A: There was a theory that my voice and appearance could be saved and I could appear on the television show again. I now believe that was a futile hope. My entire focus should have been on removing the cancer and prolonging my life. Today, I cannot eat, drink or speak, but that causes no actual pain. My most painful handicap is back and shoulder pain, caused by three attempts to transplant bone and tissue in facial reconstruction. I now walk uncertainly and fear falling.

Q: What made you decide against a fourth surgery?
A: When it doesn’t work three times, what are you still trying to prove? Acceptance is a wise course to take.

Q: How did you and your wife come to the decision to put your photo out there? Were you worried what people would say? And how did you feel when you saw it? In a similar vein, what went into your decision to let Esquire take your photo, and how did you feel when you saw it?
A: I was looking forward to attending my annual film festival at the University of Illinois. I was advised not to go, because paparazzi would circulate photos of my damaged face. Chaz and I decided, to hell with it, this is how I look. So I posed for photos for my paper, the Chicago Sun-Times, and wrote a story headlined, “This is the face of illness,” in which I said we spend too much effort trying to hide and deny physical realities. I paraphrased a line from the movie Raging Bull—“I ain’t a pretty boy no more.” The full-page in Esquire shocked some people, but it was real, and the article was truthful. It was a good decision to be honest and open with Chris Jones, the writer.
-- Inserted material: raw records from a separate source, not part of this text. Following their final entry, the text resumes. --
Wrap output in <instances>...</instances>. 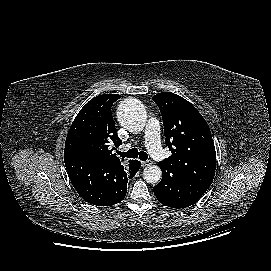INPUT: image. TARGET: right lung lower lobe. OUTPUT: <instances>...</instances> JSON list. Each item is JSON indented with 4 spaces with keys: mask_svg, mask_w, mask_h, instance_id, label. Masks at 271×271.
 I'll use <instances>...</instances> for the list:
<instances>
[{
    "mask_svg": "<svg viewBox=\"0 0 271 271\" xmlns=\"http://www.w3.org/2000/svg\"><path fill=\"white\" fill-rule=\"evenodd\" d=\"M64 161L76 191L88 203L96 206H111L122 201L127 192L128 180L141 167L138 160L124 167L82 155H71L64 158Z\"/></svg>",
    "mask_w": 271,
    "mask_h": 271,
    "instance_id": "obj_1",
    "label": "right lung lower lobe"
}]
</instances>
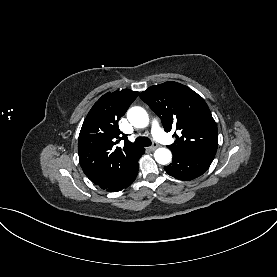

Q: You write in your book that a face transplant would be “an act of disloyalty to my own face.” Could you explain what you meant by that?
A: I’ve been living in and looking out of this face for 69 years. I can’t abandon it now. But I’m familiar with cases in which a face transplant is completely appropriate. It’s a personal matter.

Q: How do you feel about your looks now?
A: I don’t spend a lot of time thinking about them. My chin is a mess, but I’m alive and healthy.

Q: There must be so many people who are embarrassed to show themselves after disfiguring surgery. Do you have any advice for them?
A: How I look is my problem. I can’t be bothered with people who make it their problem. Out in public, I sense most people simply think I’ve had cancer or an accident or something, and don’t obsess about it.